Syntax. By default, the $\mapsto$ symbol (used to define a function anonymously) and the $\to$ symbol (used to specify the type of a function) associate to the right.

Examples.

The anonymous function $$ x \mapsto (y \mapsto x + y) $$ can be written $$ x \mapsto y \mapsto x + y $$

Similarly, the type

$\qquad \qquad$ City $\to$ (Integer $\to$ City)

can be written

$\qquad \qquad$ City $\to$ Integer $\to$ City

Definition #

Definition. If $f$ is a function with $n$ arguments, then the currying (or curried form) of $f$ is the function

$$ x_1 \mapsto .. \mapsto x_n \mapsto f(x_1, .., x_n) $$

If $f$ has type $$T_1 \times .. \times T_n \to T_{\text{output}}$$

then the currying of $f$ has type $$T_1 \to .. \to T_n \to T_{\text{output}}$$

Example. If $f$ takes 3 arguments, and if $g$ is $f$ in curried form, then $$ f(x_1, x_2, x_3) = g(x_1)(x_2)(x_3)$$

Usage #

Currying is central to most functional programming languages. For instance, all methods in Haskell are in curried form.

Code factorization #

Example.

In Java, we may have a method with signature
void convert(int radix, int input)
that prints the digits of the number input in base radix (for instance, convert(2,5) should print 101).

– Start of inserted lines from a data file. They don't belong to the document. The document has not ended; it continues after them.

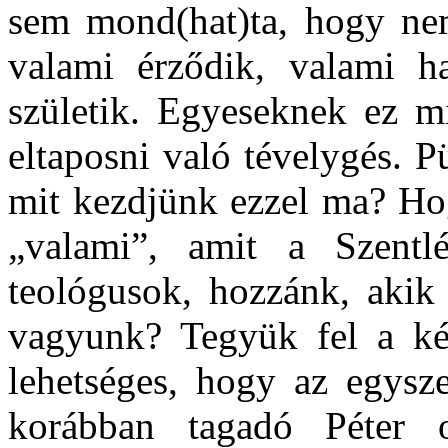
sem mond(hat)ta, hogy nem
valami érződik, valami hal
születik. Egyeseknek ez m
eltaposni való tévelygés. 
mit kezdjünk ezzel ma? Hog
„valami”, amit a Szentlé
teológusok, hozzánk, akik 
vagyunk? Tegyük fel a kér
lehetséges, hogy az egysze
korábban tagadó Péter 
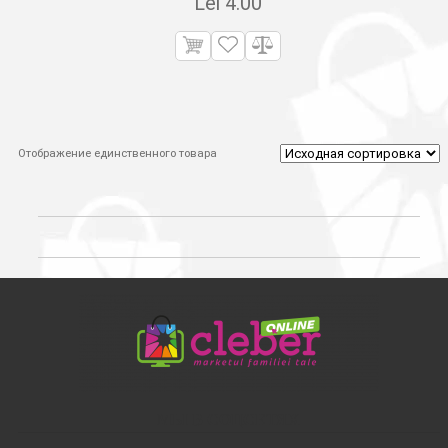
Lei
4.00
Отображение единственного товара
МЫ В СОЦСЕТЯХ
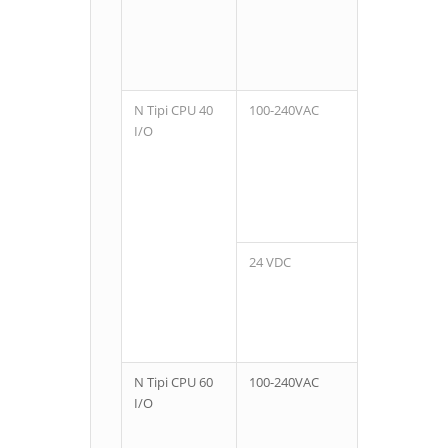
N Tipi CPU 40
100-240VAC
24
I/O
24 VDC
N Tipi CPU 60
100-240VAC
36
I/O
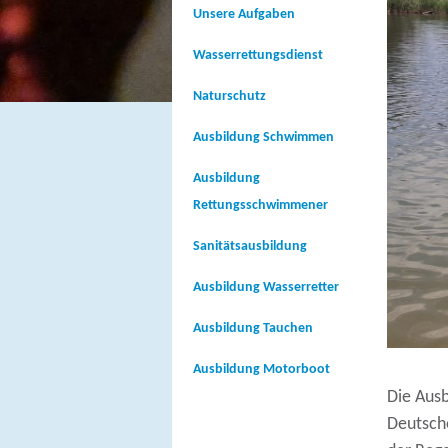
Unsere Aufgaben
Wasserrettungsdienst
Naturschutz
Ausbildung Schwimmen
Ausbildung
Rettungsschwimmener
Sanitätsausbildung
Ausbildung Wasserretter
Ausbildung Tauchen
Ausbildung Motorboot
Die Ausb
Deutsche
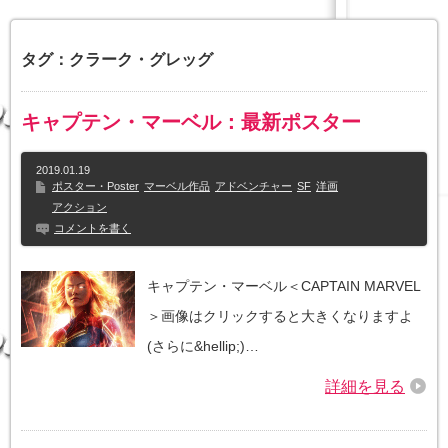
タグ：クラーク・グレッグ
キャプテン・マーベル：最新ポスター
2019.01.19
ポスター・Poster
マーベル作品
アドベンチャー
SF
洋画
アクション
コメントを書く
キャプテン・マーベル＜CAPTAIN MARVEL
＞画像はクリックすると大きくなりますよ
(さらに&hellip;)…
詳細を見る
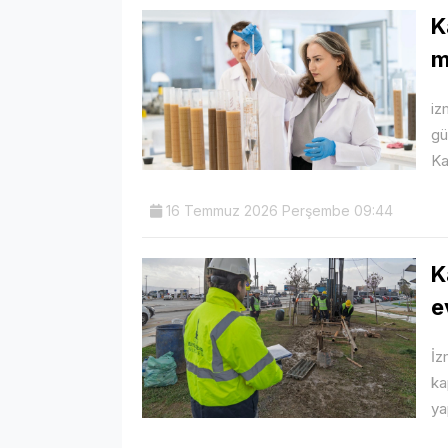
K
m
iz
gü
Ka
16 Temmuz 2026 Perşembe 09:44
K
e
İz
ka
ya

We may want to do this for each element of a list of numbers myList, and for different bases, e.g. once in base 2 and once in base 8.

We could declare two new methods:
void convertToBaseTwo(int input){
    convert(2, input);
}

void convertToBaseEight(int input){
    convert(8, input);
}
Then we could pass these two methods to the method forEach encountered earlier:
myList.forEach(MyClass::convertToBaseTwo);
myList.forEach(MyClass::convertToBaseEight);
However, with this pattern, for each new radix X, we would need to create a new method convertToBaseX. Besides, if the desired radix is only supplied at runtime (e.g. by the system’s user), then this pattern cannot be applied.

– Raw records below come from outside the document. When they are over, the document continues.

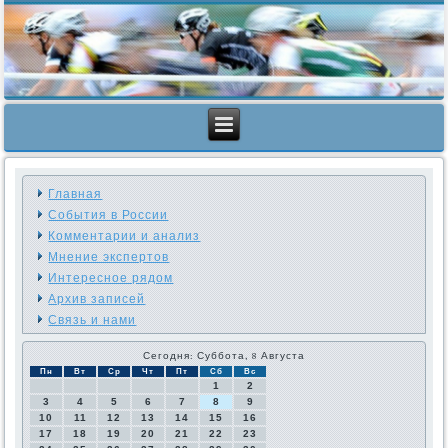
Главная
События в России
Комментарии и анализ
Мнение экспертов
Интересное рядом
Архив записей
Связь и нами
Сегодня: Суббота, 8 Августа
Пн
Вт
Ср
Чт
Пт
Сб
Вс
1
2
3
4
5
6
7
8
9
10
11
12
13
14
15
16
17
18
19
20
21
22
23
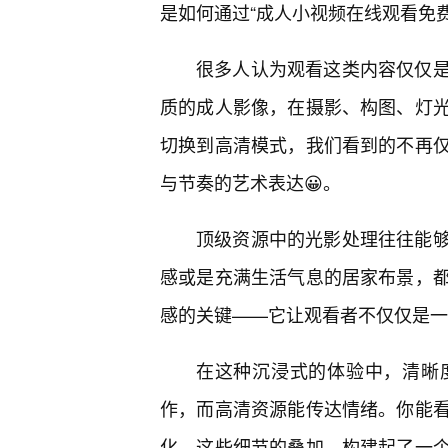
是如何通过“成人小视频在线观看免
很多人认为观看这类内容仅仅
质的成人影像，在摄影、构图、灯
切换到高清模式，我们看到的不再
与节奏的艺术表达😀。
顶级资源中的光影处理往往能
感或是充满生活气息的居家布景，
感的关键——它让观看者不仅仅是一
在这种沉浸式的体验中，清晰
作，而高清资源能传达情绪。你能
化，这些细节的叠加，构建起了一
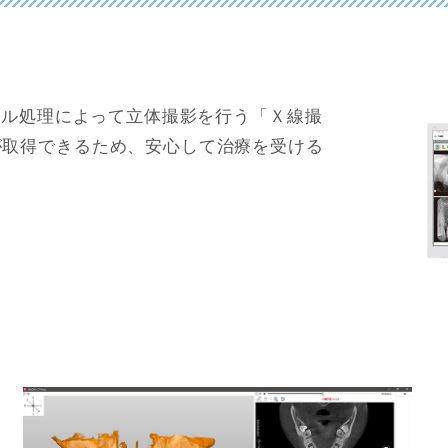
タル処理によって立体撮影を行う「Ｘ線撮
が取得できるため、安心して治療を受ける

Intuitively, we would like to produce (on the fly) a method convertToBaseX that converts an integer into base X. This is precisely what the curried form of the method convert does.

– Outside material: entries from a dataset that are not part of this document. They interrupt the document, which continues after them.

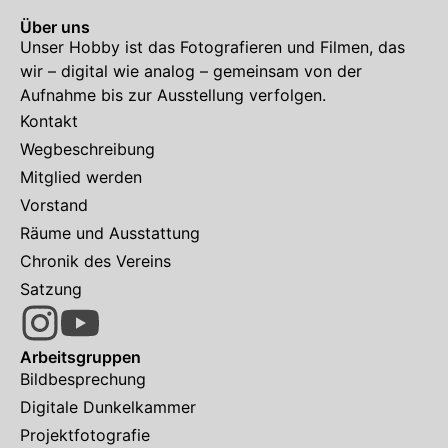
Über uns
Unser Hobby ist das Fotografieren und Filmen, das
wir – digital wie analog – gemeinsam von der
Aufnahme bis zur Ausstellung verfolgen.
Kontakt
Wegbeschreibung
Mitglied werden
Vorstand
Räume und Ausstattung
Chronik des Vereins
Satzung
Arbeitsgruppen
Bildbesprechung
Digitale Dunkelkammer
Projektfotografie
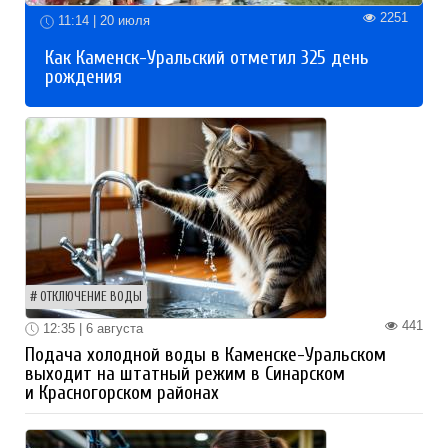
2251
11:14 | 20 июля
Как Каменск-Уральский отметил 325 день
рождения
ОТКЛЮЧЕНИЕ ВОДЫ
441
12:35 | 6 августа
Подача холодной воды в Каменске-Уральском
выходит на штатный режим в Синарском
и Красногорском районах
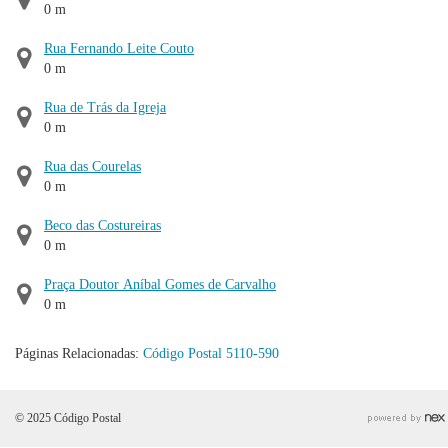
0 m
Rua Fernando Leite Couto
0 m
Rua de Trás da Igreja
0 m
Rua das Courelas
0 m
Beco das Costureiras
0 m
Praça Doutor Aníbal Gomes de Carvalho
0 m
Páginas Relacionadas:
Código Postal 5110-590
© 2025 Código Postal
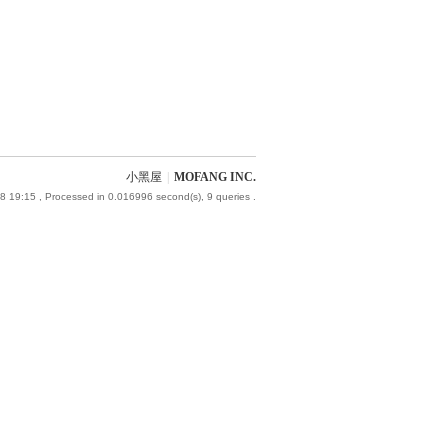
小黑屋
|
MOFANG INC.
8 19:15
, Processed in 0.016996 second(s), 9 queries .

This method has type Integer $\to$ Integer $\to$ void, and can be defined as:
Consumer<Integer> curriedConvert(int radix) {
    return x -> convert(radix, x);
}
This allows us to generate closures and pass them as arguments to the method forEach:
myList.forEach(curriedConvert(2));
myList.forEach(curriedConvert(8));

int radix = getRadixFromUser();
myList.forEach(curriedConvert(radix));
Alternatively, we could use the curried form of convert anonymously:
myList.forEach(x -> convert(2, x));
myList.forEach(x -> convert(8, x));

int radix = getRadixFromUser();
myList.forEach(x -> convert(radix, x));

N-ary method #

We saw earlier that Java has native types (precisely, functional interfaces) for methods with up to two arguments. For instance Function and BiFunction, Consumer and BiConsumer, Supplier, etc.

However, there is no such type for methods with more than two arguments. One workaround (among others) consists in using curried methods.

Example. Assume that we want to write a method that takes as input a callback method with type

$\qquad$ Integer $\times$ Integer $\times$ Integer $\to$ String

There is no native type in Java for the callback method.

Instead, we can use a callback method in curried form, with type

$\qquad$ Integer $\to$ Integer $\to$ Integer $\to$ String

Or in Java
Function<Integer, Function<Integer, Function<Integer, String>>>